45. Low Encountering Posture Nachaluichoolmun

46. Single Leg Throwing Posture Kumkye Doklip Jugi Jangtoi

47. Spring Railing Posture Jungranse

48. Ghost Kicking and leg striking Posture Kichuk Kakchange

49. Open Finger Attacking Posture Ji Dang Se

50. Beast Head Shield Posture Soodoose

51. Heavenly Fist Posture Shin kwon

52. Whipping Lunging Posture Iljo Pyunhweng Se

53. Dragon Prey Snatching Posture Jakjiryong Habantoibup

54. Slanting Hero Hand Posture Joyangsoo Pyunshin Bangtoi
| 29th Page of Commentary and Illustrations | 30th Page of Commentary and Illustrations | 31st Page of Commentary and Illustrations |

=== Analysis of methods and applications ===
In his introduction to the 14th Chapter of his military training manual - Quanjing Jieyao Pian ("Chapter on the Fist Canon and the Essentials of Nimbleness") - General Qi coined the terms by which later practices organized their material: Striking (Ti), Kicking (Da), Wrestling (Shuai), and Submission (Na) as well as being the first to distinguish between Short Fist and Long Fist types of Boxing. Though known for centuries before his time, most practices had been unique to a particular unit, or a particular geographic area from which conscripts were drawn. General Qi first organized his material along these four categories with the intention of developing a Military Science that would inter-relate to the other weapons and duties of the soldier. Further, General Qi identified the role of unarmed training by stipulating three outcomes. The first was Conditioning of the soldiers' body wherein the observation was made that "This craft does not really concern itself with military weapons, but acquiring excess strength is also something which those in the military field ought to practice". That said, General Qi went on to acknowledge that the relationship between the use of weapons and those skills of unarmed training ought not be discounted. ("In general the hand, staff, broadsword, spear....all proceed from barehanded techniques to train the body and the hands.") and is clearly the second intended outcome to this training. Lastly, a strong spirit through the cultivation of self-confidence is understood from the General's advocacy for matching his soldiers against one another. As stated towards the end of his introduction, "If you are afraid of your opponent then your skill is still shallow. If you are good at contests it must be that the art is refined. The ancients said, 'when the art is high, the peoples courage is great.' This is credible".

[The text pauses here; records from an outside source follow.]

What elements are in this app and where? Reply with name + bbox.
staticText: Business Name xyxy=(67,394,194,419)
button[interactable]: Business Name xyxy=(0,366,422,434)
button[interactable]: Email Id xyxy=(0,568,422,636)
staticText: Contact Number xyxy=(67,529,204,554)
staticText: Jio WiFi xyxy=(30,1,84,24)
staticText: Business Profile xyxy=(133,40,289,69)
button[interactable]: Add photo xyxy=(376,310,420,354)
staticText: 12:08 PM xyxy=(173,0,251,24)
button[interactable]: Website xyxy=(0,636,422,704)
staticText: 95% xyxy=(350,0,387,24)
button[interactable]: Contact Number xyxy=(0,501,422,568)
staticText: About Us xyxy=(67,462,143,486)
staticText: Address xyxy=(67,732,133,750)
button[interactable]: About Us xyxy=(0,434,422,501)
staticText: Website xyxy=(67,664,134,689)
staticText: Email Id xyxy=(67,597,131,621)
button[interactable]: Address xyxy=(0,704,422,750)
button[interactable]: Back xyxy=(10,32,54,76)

Gwon Beop methods are very much an expression of the culture and circumstances in which they were used. Use of the famed "Mandarin Duck" formation as well as small unit tactics that followed, obviated the need to consider much beyond threats directly to the front and rear as the flanks of any one unit were secured by units to either side. In this way an adversary could be viewed, essentially as a matrix of nine squares consisting of a left, right and middle square at a high, middle and low level. In response to this matrix, a defender could respond with various combinations of an active or passive front hand, an active or passive rear hand as well as an active or passive front or rear foot. Similarly, a secondary matrix could be envisioned to the rear in the case that an adversary was able to make his way behind the formation. While an initial assessment might suggest an overwhelming number of options, experience soon demonstrates which method or combination of methods are the most efficient and effective in producing the desired outcome. In this way certain techniques came to be identified with certain circumstances, methods or postures and these were the determinations that were made by the training cadre. Regardless of the specific technique, illustrations and descriptions of the biomechanic being employed are commonly represented in General Qi's work at the moment at which the adversary is engaged.